— Посмотрите, — говорила она. — Мы до сих пор твердо уверены, что будем воевать только с одной Турцией. Мы вовсе не ожидаем тройственного союза на наши береговые позиции (sur nos positions maritimes).
Мы выстроили крепости, почти неприступные, на финских берегах и на Черном море и думаем, что их будут брать с моря. Их возьмут с сухого пути, любехонько возьмут там, где нет укреплений.
И при этих соображениях мне вдруг представилось наше «гушанибское устрашение», сжигание аулов и рубка леса под выстрелами неприятеля. Мне даже живо представлялся голос Боровикова: «Мы рубим, а он нас рубит: за лесину человека, а то и двух!»
— Croyez-moi![14]
— проговорила тихо, с уверенностью, Серафима. — Поверьте мне: мы не можем их победить, parceque nous sommes des esclaves![15]— Ах, полноте, Серафима Львовна! — вскричал досадливо Серьчуков и поднялся с низенького диванчика, на котором, по примеру хозяйки, расположился с ногами. — Тошно слушать! Право! К чему тут рабство приплели? Побили же мы французов в 1812 году и с ними «двунадесять языков» и теперь побьем, здорово побьем, несмотря на рабство.

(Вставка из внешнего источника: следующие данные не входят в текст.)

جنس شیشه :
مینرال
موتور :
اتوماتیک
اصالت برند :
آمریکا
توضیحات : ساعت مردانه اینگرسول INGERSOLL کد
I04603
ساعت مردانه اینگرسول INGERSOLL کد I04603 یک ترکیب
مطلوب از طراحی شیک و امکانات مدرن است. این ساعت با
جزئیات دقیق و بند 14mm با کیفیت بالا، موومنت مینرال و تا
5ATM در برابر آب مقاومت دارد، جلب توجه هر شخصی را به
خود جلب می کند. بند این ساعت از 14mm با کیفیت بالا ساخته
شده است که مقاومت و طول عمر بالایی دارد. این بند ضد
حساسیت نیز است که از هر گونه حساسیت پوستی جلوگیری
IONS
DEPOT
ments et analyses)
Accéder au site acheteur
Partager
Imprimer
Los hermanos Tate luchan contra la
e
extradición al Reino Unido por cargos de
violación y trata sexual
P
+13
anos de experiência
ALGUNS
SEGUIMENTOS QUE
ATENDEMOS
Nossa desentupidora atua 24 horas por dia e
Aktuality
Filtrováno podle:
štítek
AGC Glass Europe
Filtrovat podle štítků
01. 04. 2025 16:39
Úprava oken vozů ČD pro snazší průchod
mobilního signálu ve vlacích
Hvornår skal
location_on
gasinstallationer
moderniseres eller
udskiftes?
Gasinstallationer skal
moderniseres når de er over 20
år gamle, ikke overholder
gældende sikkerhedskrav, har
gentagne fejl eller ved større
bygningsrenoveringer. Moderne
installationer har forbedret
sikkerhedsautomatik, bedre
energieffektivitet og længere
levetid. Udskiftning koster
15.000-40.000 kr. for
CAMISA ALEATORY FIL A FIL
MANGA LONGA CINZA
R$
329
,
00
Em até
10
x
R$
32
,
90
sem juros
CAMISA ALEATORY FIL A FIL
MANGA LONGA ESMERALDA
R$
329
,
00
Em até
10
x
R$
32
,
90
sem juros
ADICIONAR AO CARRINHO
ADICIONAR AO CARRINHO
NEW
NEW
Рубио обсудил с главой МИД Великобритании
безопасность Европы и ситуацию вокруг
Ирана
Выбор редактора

— Это будет наше несчастье!
— Как несчастье? Разве для нашего благополучия необходимо, чтоб нас побили? — возразил я и вытаращил на нее глаза.
— Certainement![16]
Непременно! — И она хотела аргументировать свой афоризм. Но Серьчуков при этом расхохотался так грубо и неистово, что я даже за него покраснел.— Подумайте немного, — начала она тихо, обратясь ко мне и не обращая внимания на его неприличный хохот, — подумайте, и вы согласитесь, что нам, как мы теперь живем, дольше жить нельзя. Я не говорю об Англии, а тем более об Америке, но возьмите вы хоть Францию, sous le regime de ce petit caporal-mouchard[17]
. Разве у нас есть что-нибудь подобное? У нас только cette noble noblesse qui ronge et suce comme un parasite tout ce bon peuple ignorant et soumis[18].— Да ведь вы тоже принадлежите к cette noble noblesse! — вскричал Серьчуков. — Ведь эти все ковры, амбры, финтифлюшки — все эти барские затеи (и он обвел кругом руками), ведь вы их берете с ваших крепостных — это их пот и кровь!
— Comme vous etes grossier, monsieur![19]
— вскричала она, хлопнув рукой по дивану, и покраснела до слез. — Не могу же я одна противоречить всем! Que suis-je! Une pauvre femme malade et rien de plus[20].CIV
Она достала из кармана маленький флакончик, понюхала, налила на руку несколько капель какой-то пахучей жидкости и потерла ею себе виски.
— Вот он всегда так, — сказала она тихо, — всегда меня взволнует… Хорош медик!
— Ну, виноват! Виноват! Молчу! — И он угрюмо уселся около маленького окошечка, закурив сигару, и начал пускать в него дым с ожесточением; а Серафима снова тихо заговорила. Она, очевидно, не могла остановиться, не могла сойти с любимой темы, потому что была заведена и спущена, как нервная машинка.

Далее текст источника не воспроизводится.